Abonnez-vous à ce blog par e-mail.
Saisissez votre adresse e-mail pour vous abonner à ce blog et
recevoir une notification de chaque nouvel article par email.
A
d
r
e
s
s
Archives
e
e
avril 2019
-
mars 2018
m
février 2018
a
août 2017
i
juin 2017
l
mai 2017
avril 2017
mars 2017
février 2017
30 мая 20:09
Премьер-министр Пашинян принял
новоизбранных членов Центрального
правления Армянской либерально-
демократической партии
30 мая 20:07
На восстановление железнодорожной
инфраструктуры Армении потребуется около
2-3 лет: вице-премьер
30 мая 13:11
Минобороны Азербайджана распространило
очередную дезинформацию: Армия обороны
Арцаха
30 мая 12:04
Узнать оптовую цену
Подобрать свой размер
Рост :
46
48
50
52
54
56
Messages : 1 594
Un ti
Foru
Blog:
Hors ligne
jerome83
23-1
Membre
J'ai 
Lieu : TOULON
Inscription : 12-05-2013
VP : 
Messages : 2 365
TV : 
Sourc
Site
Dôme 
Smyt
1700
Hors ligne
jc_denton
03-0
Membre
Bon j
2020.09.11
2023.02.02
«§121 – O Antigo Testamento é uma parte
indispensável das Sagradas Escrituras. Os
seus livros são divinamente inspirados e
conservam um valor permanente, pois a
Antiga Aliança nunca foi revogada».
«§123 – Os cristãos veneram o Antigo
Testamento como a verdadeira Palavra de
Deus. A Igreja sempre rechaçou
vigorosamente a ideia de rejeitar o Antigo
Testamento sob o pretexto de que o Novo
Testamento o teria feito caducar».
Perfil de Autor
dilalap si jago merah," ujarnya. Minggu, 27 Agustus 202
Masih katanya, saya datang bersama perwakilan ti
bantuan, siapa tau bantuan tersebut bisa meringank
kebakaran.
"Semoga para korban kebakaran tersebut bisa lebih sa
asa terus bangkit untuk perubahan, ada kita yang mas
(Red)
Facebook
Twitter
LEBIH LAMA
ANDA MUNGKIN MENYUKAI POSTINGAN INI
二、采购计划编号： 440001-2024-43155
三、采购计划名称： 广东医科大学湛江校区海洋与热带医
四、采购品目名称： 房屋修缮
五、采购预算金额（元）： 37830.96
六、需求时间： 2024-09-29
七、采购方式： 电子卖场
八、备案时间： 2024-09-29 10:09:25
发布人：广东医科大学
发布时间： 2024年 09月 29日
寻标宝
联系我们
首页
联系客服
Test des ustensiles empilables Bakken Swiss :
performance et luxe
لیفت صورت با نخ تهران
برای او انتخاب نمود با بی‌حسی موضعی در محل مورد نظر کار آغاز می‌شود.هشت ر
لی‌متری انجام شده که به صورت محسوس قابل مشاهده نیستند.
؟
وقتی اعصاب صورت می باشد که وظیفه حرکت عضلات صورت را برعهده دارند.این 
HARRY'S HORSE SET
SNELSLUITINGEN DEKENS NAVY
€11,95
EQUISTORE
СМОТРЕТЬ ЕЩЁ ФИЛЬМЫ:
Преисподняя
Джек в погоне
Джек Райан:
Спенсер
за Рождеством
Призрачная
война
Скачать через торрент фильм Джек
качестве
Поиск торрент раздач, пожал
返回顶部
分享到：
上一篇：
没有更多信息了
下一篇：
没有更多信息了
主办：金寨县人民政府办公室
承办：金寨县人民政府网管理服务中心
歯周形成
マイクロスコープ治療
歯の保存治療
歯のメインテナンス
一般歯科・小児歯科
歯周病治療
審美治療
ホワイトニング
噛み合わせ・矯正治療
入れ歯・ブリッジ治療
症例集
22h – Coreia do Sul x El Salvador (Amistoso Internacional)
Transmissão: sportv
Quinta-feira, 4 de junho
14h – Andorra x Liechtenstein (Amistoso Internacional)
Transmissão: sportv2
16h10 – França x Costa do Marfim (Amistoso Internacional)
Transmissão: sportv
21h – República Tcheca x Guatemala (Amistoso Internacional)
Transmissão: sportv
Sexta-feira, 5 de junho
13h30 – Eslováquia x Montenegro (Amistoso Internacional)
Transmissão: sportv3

# Exercise aim
Only lines that include "bisa" belong in the answer; copy all of them from the listing.

# Your solution
bantuan, siapa tau bantuan tersebut bisa meringank
"Semoga para korban kebakaran tersebut bisa lebih sa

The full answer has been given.